The Business of Fashion
Agenda-setting intelligence, analysis and advice for the global fashion community.
Agenda-setting intelligence, analysis and advice for the global fashion community.
PARIS, France — Natacha Ramsay-Levi's new beau is a cinematographer and on Wednesday morning, after her sophomore show for Chloe, she admitted she's become a little obsessed with movies. She mentioned a couple of intriguingly cultish inspirations. In the 60s, Stéphane Audran was the ice queen of French cinema, embodying bourgeois chic so effectively in the films of her husband Claude Chabrol that Luis Bunuel had to have her for his "The Discreet Charm of the Bourgeoisie." Audran wore Chloe when Karl Lagerfeld was the designer, and Ramsay-Levi was keen to explore the ambiguity of her persona: revolution vs. restraint. Or, as the show notes provocatively phrased it: mocking the frustrated desires of the bourgeoisie. Buttoned-up necklines were opened wide in gaping V's. Skirts flowed in fluid scarf hems. There was a slouchiness in the low-slung belting of a blazer or a scarf-hemmed trench. A virginal white lace dress was cut out at the side. So were the knits, not so much mocking frustrated desires as exposing them.

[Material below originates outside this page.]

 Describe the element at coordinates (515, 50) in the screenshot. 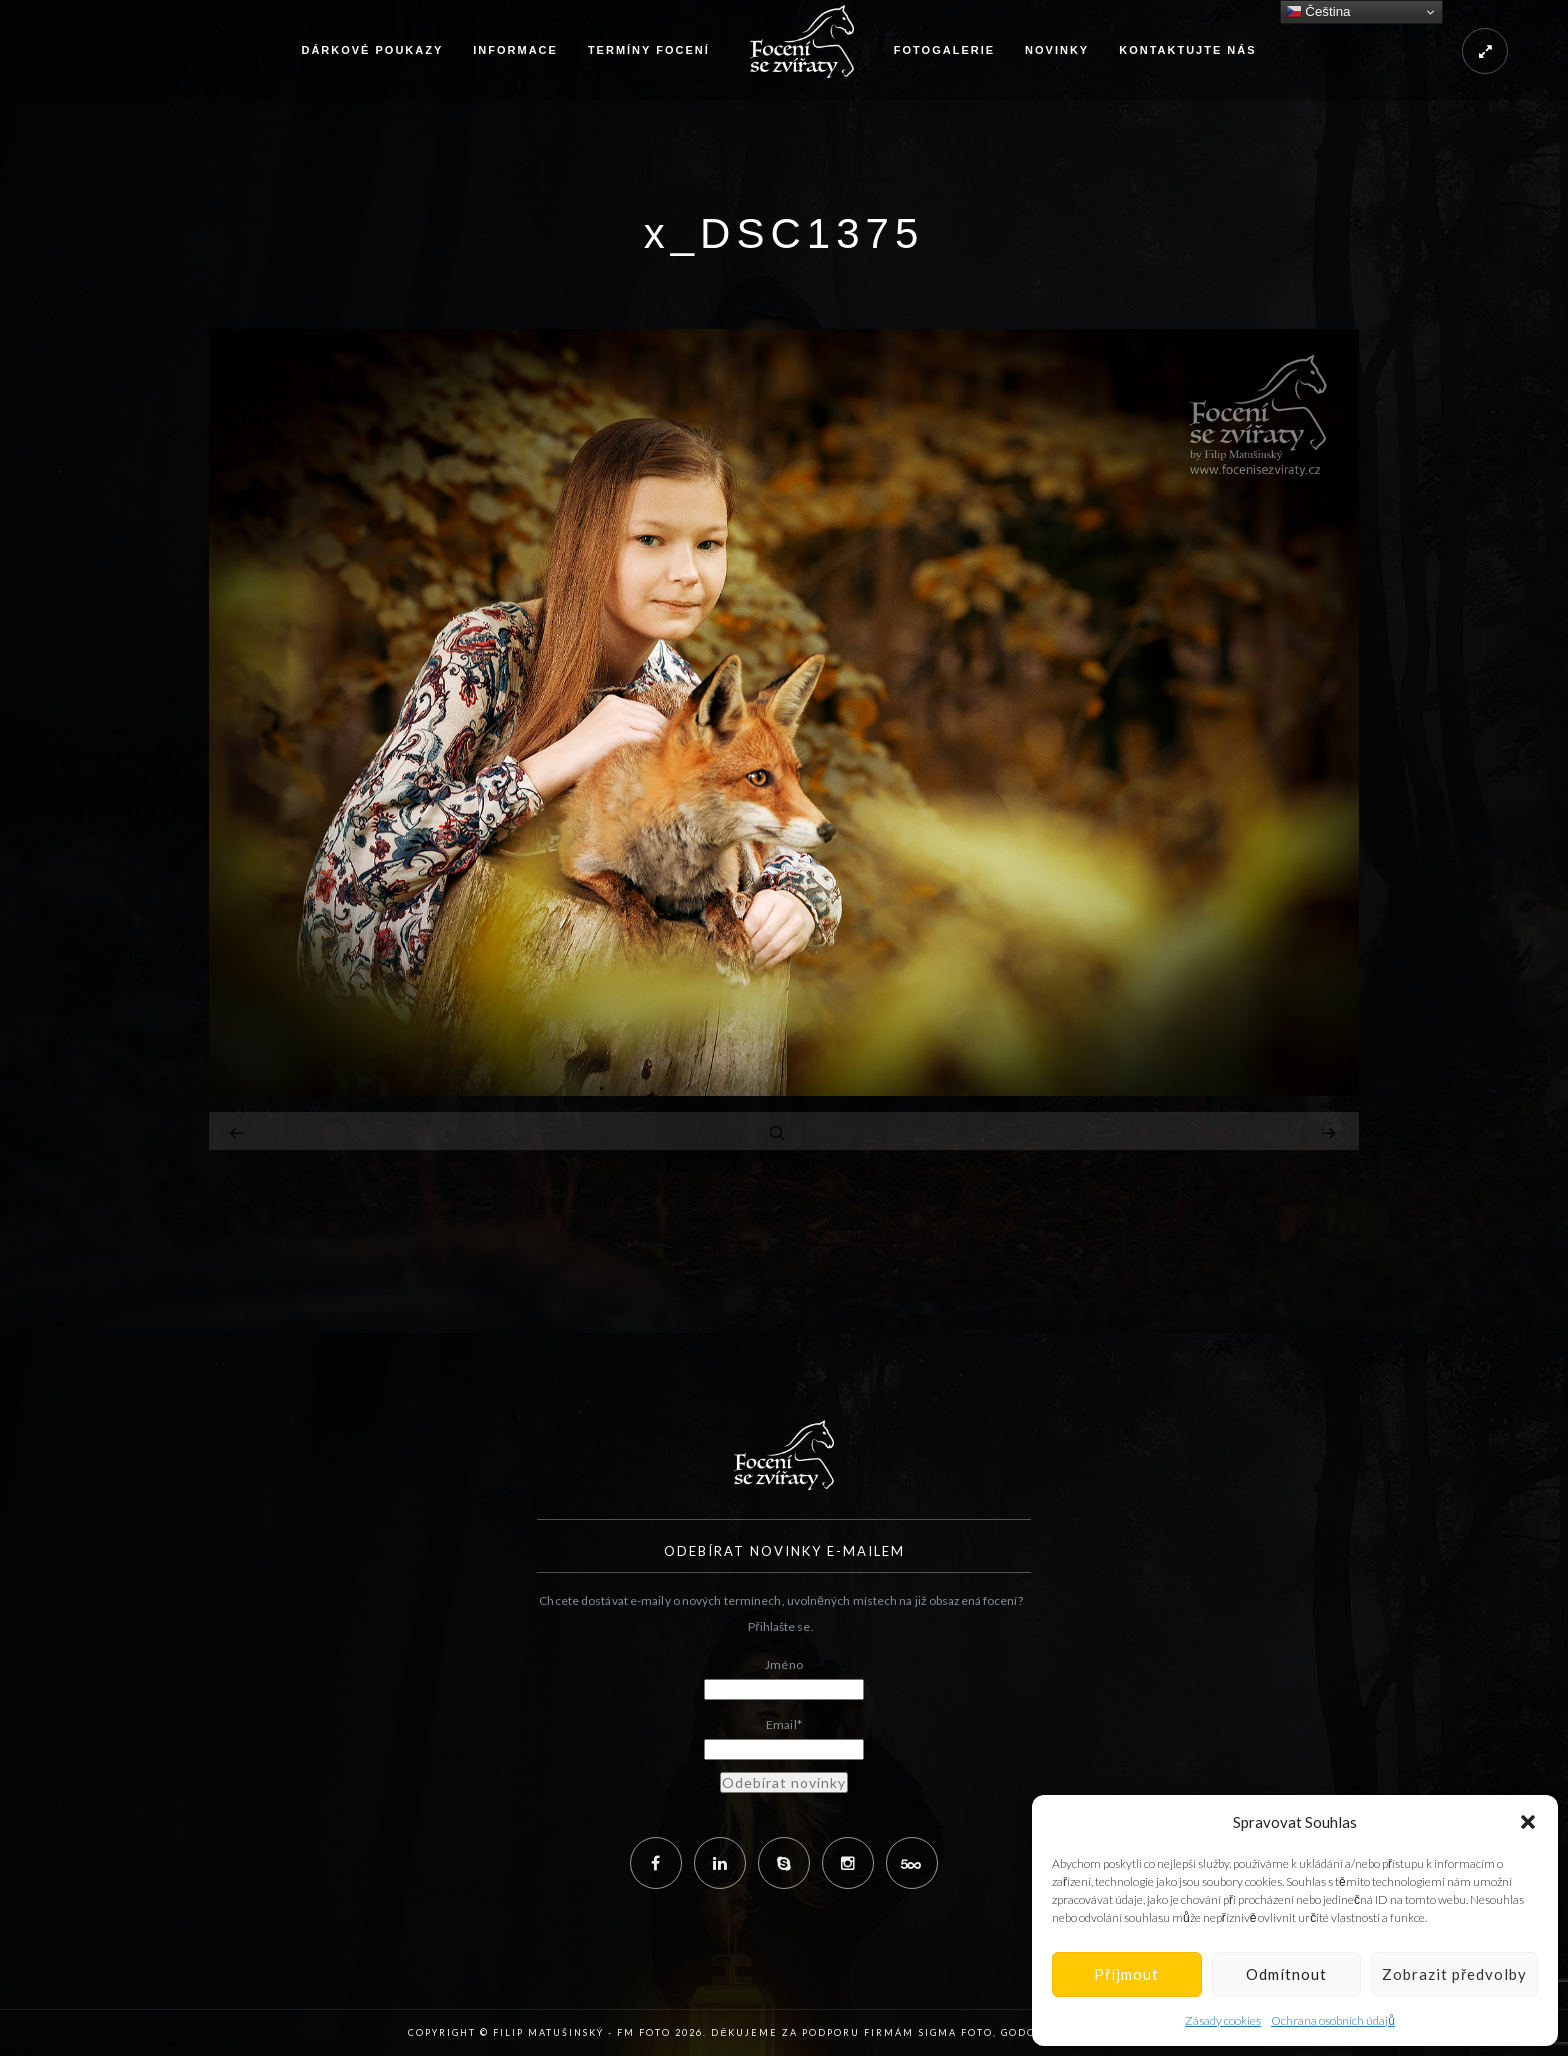 I see `Informace` at that location.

Ramsay-Levi touched on Chloe's equestrian heritage with relaxed jodhpurs and the semi-cowboy detailing on an embroidered shirt, but, more than anything, she infused the house codes with a loucheness, not the hippie chick vibe of Chloe in recent times, more the silken, adult seduction of the Parisian club privé habitué. Could be Audran, in other words. This first part of the show backed up her declaration that the collection was more self-assured than her first.
Where the self-assurance wavered was on Part II, where Ramsay-Levi said her second inspiration held sway. Who even remembers a teenage Angelica Huston in 1969's "A Walk with Love and Death"? (Huston herself would be happy for us to forget.) She played a medieval aristo, and - eyes narrowed, vision fogged - you could see something of that in the embroidered detailing, in the languor, maybe even in the metal armlets that pushed sleeves into leg o'mutton territory. And there were trousers with strange zippers. Maybe it was the romance of the original that drew the designer, but she was on much firma terra with her willing, sinning bourgeois belles de jour.